Hello all,
As someone who has worked a lot on logging in this project, I feel like
a set of log guidelines are a good addition. I generally agree with
Daan's ideas; however, I think that the error level was oversimplified.
As Daan already said, there are two main reasons for error logs: "the
system can not execute a user request or part of the system is degraded".
When the system cannot execute a user request, a simple message
explaining why it's not possible to execute the request is often enough.
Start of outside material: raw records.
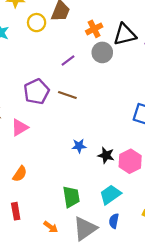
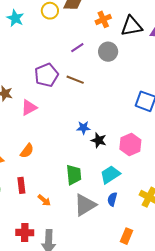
gray circle: (102, 52) -> (108, 52), moved
black star: (106, 155) -> (99, 140), moved
orange arrow: (51, 227) -> (44, 200), moved

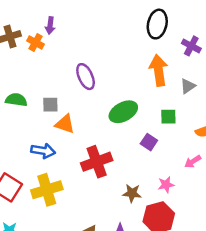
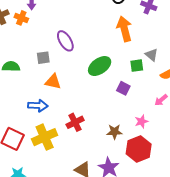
gray triangle: (188, 86) -> (152, 55), moved, turned -40
gray square: (50, 105) -> (43, 58), moved
red cross: (97, 162) -> (75, 122), moved, size x0.7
However, when the error happens because of system degradation, there are
times when having a stacktrace can save hours of debugging, as the error
might be hard to reproduce. Also, if the error is occurring in a
production environment, changing the log level to debug means restarting
ACS's components, possibly leading to downtime and/or more errors. The
second issue will be solved with the log4j2 PR, but the first one can
still be a pain.
In summary, a hard rule would not address all situations, but a
guideline or good practices guide would be a great addition to ACS.
Best regards,
João Jandre
On 12/4/23 10:51, Daan Hoogland wrote:
There have been some discussions on github PRs about the subject of
proper logging and I want to use this to start a discussion and come
to some guidelines that hopefully everybody can agree to.
My idea is the following
Fatal:
- include a reason why the system can not function anymore,
- be followed by a System.exit() call,
- include a stack trace if it is reasonable to expect this would give
properly helpful information.
I did a quick search and we have 2 fatal calls in the system. Neither
is followed by a System.exit() and I think they can be replaced by
error()/debug() combinations
Error:
- include a reason why the system can not execute a user request or
why part of the system is degraded.
- should *not* include a stack trace
Warn:
- include a reason why the system might not behave as the user is
expecting. (configuration or integration missing for example,)
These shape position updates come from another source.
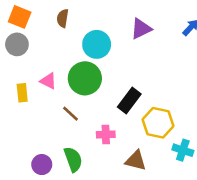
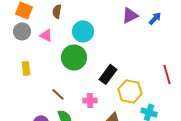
purple triangle: (141, 29) -> (130, 15), moved
pink triangle: (48, 81) -> (46, 35), moved
brown line: (71, 114) -> (58, 94), moved

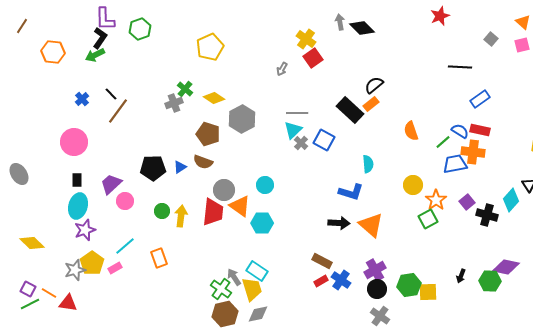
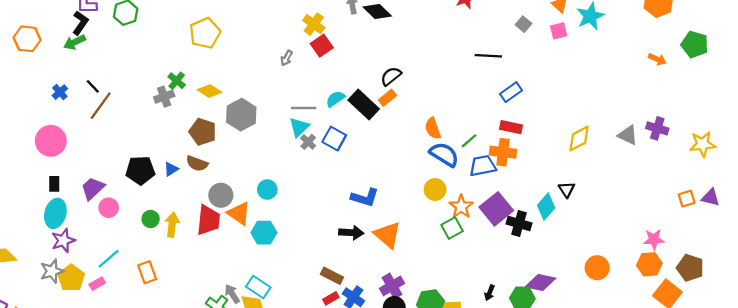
blue semicircle: (460, 131) -> (444, 154), moved, size x1.5
cyan semicircle: (368, 164) -> (335, 99), moved, turned -120
purple square: (467, 202) -> (496, 209), size x1.8
gray star: (75, 270) -> (52, 271), moved

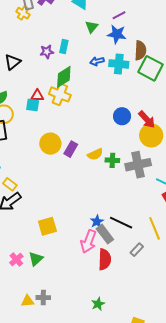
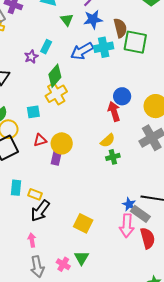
cyan rectangle: (64, 46) -> (46, 47), turned 32
blue arrow: (97, 61) -> (82, 51), size x1.6
yellow cross: (60, 94) -> (56, 94), turned -35
red triangle: (37, 96) -> (40, 140), moved
red arrow: (147, 119) -> (114, 111), moved, turned -138
purple rectangle: (71, 149) -> (56, 157), moved
green cross: (112, 160) -> (113, 157), moved
yellow square: (47, 226) -> (83, 223), turned -30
- should *not* include a stack trace
Info:
- is for informationals to the operator like resource lifecycle
messages or deployment planning considderations
- should *not* include a stack trace
Debug:
- information to be turned on when trouble shooting or developing.
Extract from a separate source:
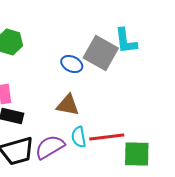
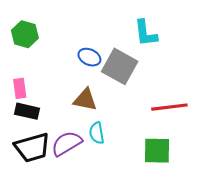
gray square: (101, 53) -> (120, 66), moved
red line: (107, 137) -> (169, 107), moved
This information should not be needed for normal operation
- if a thrown exception is caught and not rethrown, the stack trace of
such exception
Trace:
- whatever you feel helps you during development of a
feature/enhancement/fix/improvement that is not needed in any kind of
operational way.
As I think the two fatal()s we have are not genuine, I think stack
traces are only for Debug and Trace level, where Debug can be
temporarily turned on in production and Trace is fro developers
exclusively,
I realise the current state of the system is far from this behaviour,
but i like to think we can grow in the direction as I describe and I
hope we can refine this to a generic guideline to be used in reviews.